In that South African study, 52% of people followed after HIV diagnosis in the Cape Town HIV Cohort died before they reached WHO stage 4 (AIDS), and the study found that South African patients with a CD4 count between 200 and 350 with WHO stage 3 disease were 1.9 times more likely to die during a median 16 months of follow-up than their counterparts in high-income country cohort studies, presumably due to higher rates of TB.
However, not every expert in attendance at the Botswana meeting believes the step is advisable.

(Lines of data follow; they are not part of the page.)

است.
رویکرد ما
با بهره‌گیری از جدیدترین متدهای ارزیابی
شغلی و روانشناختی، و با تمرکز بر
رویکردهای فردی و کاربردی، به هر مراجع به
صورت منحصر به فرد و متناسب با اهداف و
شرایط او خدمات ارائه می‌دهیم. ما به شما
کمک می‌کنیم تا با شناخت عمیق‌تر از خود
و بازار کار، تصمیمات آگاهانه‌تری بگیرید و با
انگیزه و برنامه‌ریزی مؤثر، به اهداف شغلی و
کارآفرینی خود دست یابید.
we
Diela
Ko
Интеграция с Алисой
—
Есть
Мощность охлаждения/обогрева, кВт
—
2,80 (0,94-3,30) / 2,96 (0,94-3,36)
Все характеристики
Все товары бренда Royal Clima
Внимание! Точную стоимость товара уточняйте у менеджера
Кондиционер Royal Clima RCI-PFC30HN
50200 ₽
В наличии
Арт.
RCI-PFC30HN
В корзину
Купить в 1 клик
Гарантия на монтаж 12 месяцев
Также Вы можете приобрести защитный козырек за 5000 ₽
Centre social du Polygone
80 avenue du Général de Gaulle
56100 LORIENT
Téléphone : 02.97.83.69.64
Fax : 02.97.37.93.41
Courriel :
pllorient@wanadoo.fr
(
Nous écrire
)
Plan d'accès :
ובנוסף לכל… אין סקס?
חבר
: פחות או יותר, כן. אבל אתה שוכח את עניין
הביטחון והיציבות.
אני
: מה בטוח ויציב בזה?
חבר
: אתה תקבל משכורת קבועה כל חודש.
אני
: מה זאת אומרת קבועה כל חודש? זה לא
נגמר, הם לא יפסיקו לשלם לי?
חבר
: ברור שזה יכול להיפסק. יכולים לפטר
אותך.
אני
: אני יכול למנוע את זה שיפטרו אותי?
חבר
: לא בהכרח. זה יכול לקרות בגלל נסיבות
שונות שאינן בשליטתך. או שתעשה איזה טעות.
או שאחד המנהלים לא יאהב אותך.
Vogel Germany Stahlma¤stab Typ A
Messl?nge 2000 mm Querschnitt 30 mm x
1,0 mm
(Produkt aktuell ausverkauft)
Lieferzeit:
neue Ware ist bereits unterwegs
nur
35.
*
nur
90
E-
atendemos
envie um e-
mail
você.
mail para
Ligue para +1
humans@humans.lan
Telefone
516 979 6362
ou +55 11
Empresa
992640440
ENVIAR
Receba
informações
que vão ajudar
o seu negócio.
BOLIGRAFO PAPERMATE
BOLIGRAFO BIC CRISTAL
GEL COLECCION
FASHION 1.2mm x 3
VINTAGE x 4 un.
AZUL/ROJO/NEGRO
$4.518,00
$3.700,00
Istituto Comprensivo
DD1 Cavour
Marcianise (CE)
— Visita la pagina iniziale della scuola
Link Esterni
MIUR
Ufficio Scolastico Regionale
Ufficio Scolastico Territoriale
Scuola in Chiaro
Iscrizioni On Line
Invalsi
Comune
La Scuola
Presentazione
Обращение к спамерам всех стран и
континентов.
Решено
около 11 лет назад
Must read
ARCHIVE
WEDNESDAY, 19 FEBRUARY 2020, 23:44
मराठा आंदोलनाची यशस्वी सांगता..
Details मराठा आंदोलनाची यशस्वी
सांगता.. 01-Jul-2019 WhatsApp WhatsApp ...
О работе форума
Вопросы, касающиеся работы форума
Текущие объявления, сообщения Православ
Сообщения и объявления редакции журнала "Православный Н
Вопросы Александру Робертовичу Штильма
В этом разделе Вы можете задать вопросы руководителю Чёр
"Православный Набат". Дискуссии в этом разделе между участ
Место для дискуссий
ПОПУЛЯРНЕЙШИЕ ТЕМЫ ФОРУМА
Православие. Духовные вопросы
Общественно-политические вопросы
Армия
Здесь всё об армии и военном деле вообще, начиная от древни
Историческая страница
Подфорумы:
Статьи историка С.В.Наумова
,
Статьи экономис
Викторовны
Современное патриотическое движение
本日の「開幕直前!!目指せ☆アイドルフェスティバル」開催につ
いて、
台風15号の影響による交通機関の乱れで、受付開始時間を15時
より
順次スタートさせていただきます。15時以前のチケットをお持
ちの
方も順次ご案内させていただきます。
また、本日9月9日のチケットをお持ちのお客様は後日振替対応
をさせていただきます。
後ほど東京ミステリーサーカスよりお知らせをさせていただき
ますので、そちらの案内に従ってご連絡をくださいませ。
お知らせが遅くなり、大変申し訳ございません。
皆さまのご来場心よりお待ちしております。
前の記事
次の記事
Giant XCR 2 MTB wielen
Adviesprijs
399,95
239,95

“You should stop any talk as far as giving antiretroviral care at 350. I think it’s not going to happen in the U.K. It shouldn’t happen here,” said Dr Brian Gazzard of Chelsea Westminster.
Indeed, the BHIVA guidelines in the UK do not make a blanket recommendation for treatment of people with less than 350 CD4 cells. However, they do recommend something somewhat closer to what was investigated by Bogaards et al. Within the range 200 to 350 cells, individuals with a viral load above 100,000 copies/ml or a CD4 cell count falling by more than 80 cells per year may be considered for earlier intervention. In fact, a marked decline in CD4 cell counts within this range could serve as an alternative to viral load measurements where that capacity is not yet available, or too expensive to use routinely.
However, any step that Botswana or any other country takes in the direction of expanding the number of people eligible for ART must not come at the expense of people currently on treatment. There is some truth to the concern that too rapid a scale up could result in a decline in the quality of service. Most countries may first need to focus on streamlining patient management and decentralising care in order to prevent overcrowded clinics and preserve the quality of care.